Fig. 3. Type I IFN receptor compound deficiency ablates the elevated IFN-stimulated gene program but reveals other immune response genes suppressed by RelB independent of type I IFN signaling.

a Heatmap of z-scored CPM of all RelB^−/− hyper-expressed genes in WT, RelB^−/−, IFNAR^−/−, and IFNAR^−/−RelB^−/− MCs. Genes selected for CpG-induced (0.1µM) (logFC>1) in WT or RelB^−/− MCs & hyper-expressed (FC>1.5) in RelB^−/− MCs relative to WT MCs at any time point (334 genes). Each row represents individual genes, each column is from an individual time point during stimulation. b Top known motif analysis and gene ontology results for gene clusters from Fig. 3a. c Line graphs of CPM for IFN-independent hyper-expressed genes from cluster A from Fig. 3a and genes with similar functions during CpG-stimulation (0,1,3, and 8hr), dark blue line (closed circle) represents WT GMCSF MCs, dark red line (closed square) represents RelB^−/− GMCSF MCs, light blue line (open circle) represents IFNAR^−/− GMCSF MCs, light red line (open square) represents IFNAR^−/−RelB^−/− GMCSF MCs. d Line graphs of log₂CPM for genes from cluster A in Fig. 3a and genes with similar functions in patient derived fibroblasts from Fig. 1a. Poly(I:C)-stimulation (0,2,4,8 and 15hr), (blue line represents control patient derived fibroblasts, Rep. 1= large circle, Rep.2= small circle, red line represents P1 patient derived fibroblasts, Rep. 1= large square, Rep.2= small square). Motif analysis considered −1kb to +1kB with respect to the TSS.
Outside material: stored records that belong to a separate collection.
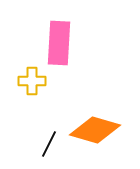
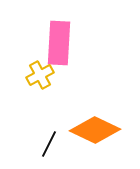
yellow cross: moved 8 px right, 6 px up; rotated 28 degrees counterclockwise
orange diamond: rotated 9 degrees clockwise
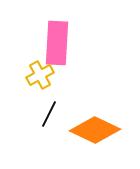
pink rectangle: moved 2 px left
black line: moved 30 px up
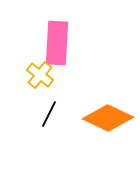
yellow cross: rotated 24 degrees counterclockwise
orange diamond: moved 13 px right, 12 px up
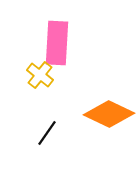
black line: moved 2 px left, 19 px down; rotated 8 degrees clockwise
orange diamond: moved 1 px right, 4 px up
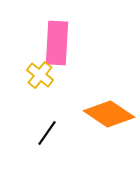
orange diamond: rotated 9 degrees clockwise
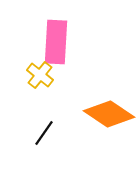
pink rectangle: moved 1 px left, 1 px up
black line: moved 3 px left
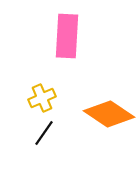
pink rectangle: moved 11 px right, 6 px up
yellow cross: moved 2 px right, 23 px down; rotated 28 degrees clockwise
Fig. 4. Ablation of the elevated type I IFN-stimulated gene program does not rescue RelB-null pathology.

a Representative image of IFNAR^−/−;RelB^−/− (Right) and healthy litter mate (Left) at 4 weeks of age, ruler for scale. b Representative image of spleens from IFNAR^−/−;RelB^−/− mice (Right) and healthy litter mate (Left) c Spleen weights from age-matched WT ( solid dark blue), RelB^−/− ( solid dark red), IFNAR^−/−( checkered light blue), IFNAR^−/−RelB^−/− (checkered light red), and IFNAR^hetRelB^het (solid light blue) mice. Error bars indicate S.D. Statistical analysis was done using unpaired 2-tailed students t-test d Representative images from histology of WT, RelB^−/−, IFNAR^−/−, and IFNAR^−/−RelB^−/− spleens, demonstrating loss of white pulp and expansion of red pulp in IFNAR^−/−RelB^−/− spleens. White bar for scale (bottom right, 50µm) e Line graphs of gene expression (CPM) for ISGs showing loss of induction in IFNAR^−/− (light blue, open circle) and IFNAR^−/−RelB^−/− (light red, open square) mice during CpG-stimulation (0,1,3, and 8hr). Dark blue line (closed circle) represents WT GMCSF MCs, dark red line (closed square) represents RelB^−/− GMCSF MCs, light blue line (open circle) represents IFNAR^−/− GMCSF MCs, light red line (open square) represents IFNAR^−/−RelB^−/− GMCSF MCs.